--- SUPPLIED MATERIAL Enclosed Below ---

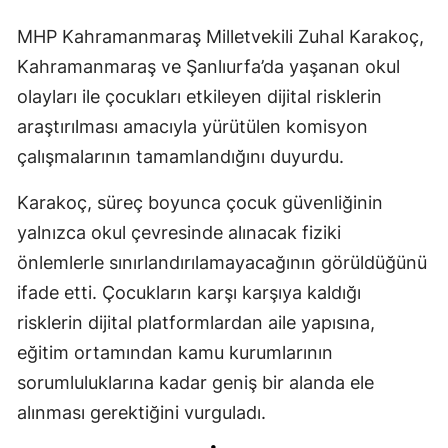
MHP Kahramanmaraş Milletvekili Zuhal Karakoç,
Kahramanmaraş ve Şanlıurfa’da yaşanan okul
olayları ile çocukları etkileyen dijital risklerin
araştırılması amacıyla yürütülen komisyon
çalışmalarının tamamlandığını duyurdu.
Karakoç, süreç boyunca çocuk güvenliğinin
yalnızca okul çevresinde alınacak fiziki
önlemlerle sınırlandırılamayacağının görüldüğünü
ifade etti. Çocukların karşı karşıya kaldığı
risklerin dijital platformlardan aile yapısına,
eğitim ortamından kamu kurumlarının
sorumluluklarına kadar geniş bir alanda ele
alınması gerektiğini vurguladı.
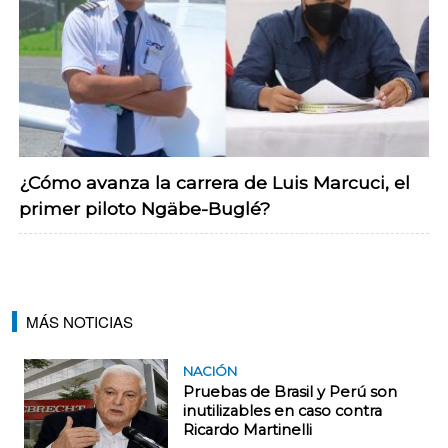
¿Cómo avanza la carrera de Luis Marcuci, el
primer piloto Ngäbe-Buglé?
MÁS NOTICIAS
NACIÓN
Pruebas de Brasil y Perú son
inutilizables en caso contra
Ricardo Martinelli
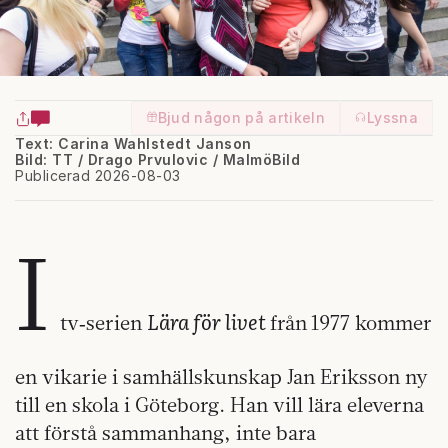
Bjud någon på artikeln
Lyssna
Text: Carina Wahlstedt Janson
Bild: TT / Drago Prvulovic / MalmöBild
Publicerad 2026-08-03
I
Lära för livet
tv‑serien
från
1977 kommer
en vikarie i samhällskunskap Jan Eriksson ny
till en skola i Göteborg. Han vill lära eleverna
att förstå sammanhang, inte bara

--- End of Enclosed SUPPLIED MATERIAL ---

A line belongs in the answer if it contains the word "Karakoç"; copy every such line from the data above.

MHP Kahramanmaraş Milletvekili Zuhal Karakoç,
Karakoç, süreç boyunca çocuk güvenliğinin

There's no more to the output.